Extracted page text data
§
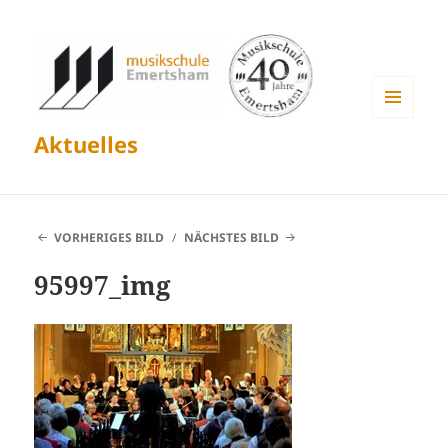
MENÜ
Aktuelles
UND
WIDGETS
VORHERIGES BILD
NÄCHSTES BILD
95997_img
§
◆ THE PROBLEM:
Should the entries hold any pictures, please omit those and print the remaining text exactly.

◆ WORKED SOLUTION:
MENÜ
Aktuelles
UND
WIDGETS
VORHERIGES BILD
NÄCHSTES BILD
95997_img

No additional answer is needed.